Stored data entries:

=== Begin Enclosure ===

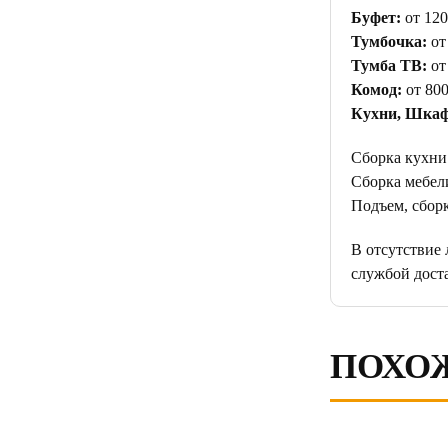
Буфет:
от 120
Тумбочка:
от
Тумба ТВ:
от
Комод:
от 800
Кухни, Шкаф
Сборка кухни
Сборка мебели
Подъем, сборк
В отсутствие
службой дост
ПОХО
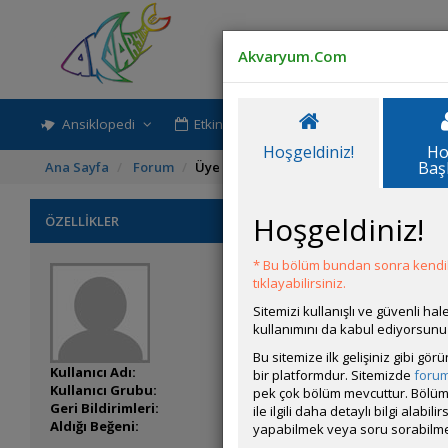
Akvaryum.Com
Ansiklopedi
Etkinlik-Paylaşım
Rehber
Hoşgeldiniz!
Ho
Baş
Ana Sayfa
Forum
Üye Profili
Hoşgeldiniz!
ÖZELLİKLER
* Bu bölüm bundan sonra kendili
tıklayabilirsiniz.
Sitemizi kullanışlı ve güvenli h
kullanımını da kabul ediyorsunu
Bu sitemize ilk gelişiniz gibi gö
Kullanıcı Adı:
Bataron
bir platformdur. Sitemizde
foru
Kullanıcı Grubu:
Forum Üyesi
pek çok bölüm mevcuttur. Bölüm 
Geri Bildirimleri:
0 adet mevcut.
ile ilgili daha detaylı bilgi ala
Aldığı Beğeni:
0
yapabilmek veya soru sorabilme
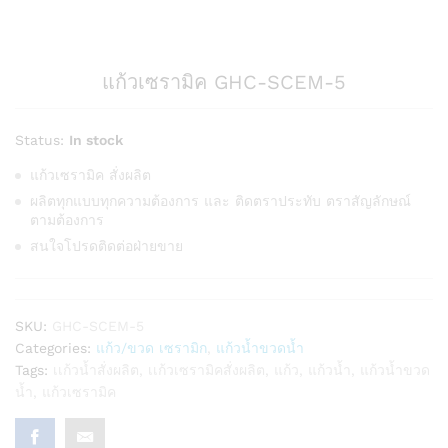
แก้วเซรามิค GHC-SCEM-5
Status:
In stock
แก้วเซรามิค สั่งผลิต
ผลิตทุกแบบทุกความต้องการ และ ติดตราประทับ ตราสัญลักษณ์
ตามต้องการ
สนใจโปรดติดต่อฝ่ายขาย
SKU:
GHC-SCEM-5
Categories:
แก้ว/ขวด เซรามิก
,
แก้วน้ำขวดน้ำ
Tags:
เเก้วน้ำสั่งผลิต
,
เเก้วเซรามิคสั่งผลิต
,
แก้ว
,
แก้วน้ำ
,
แก้วน้ำขวด
น้ำ
,
แก้วเซรามิค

=== End Enclosure ===

TASK REQUIREMENTS: Look through the lines above and collect those with the word "วเซราม".

WRITTEN SOLUTION:
แก้วเซรามิค GHC-SCEM-5
แก้วเซรามิค สั่งผลิต
เเก้วเซรามิคสั่งผลิต
แก้วเซรามิค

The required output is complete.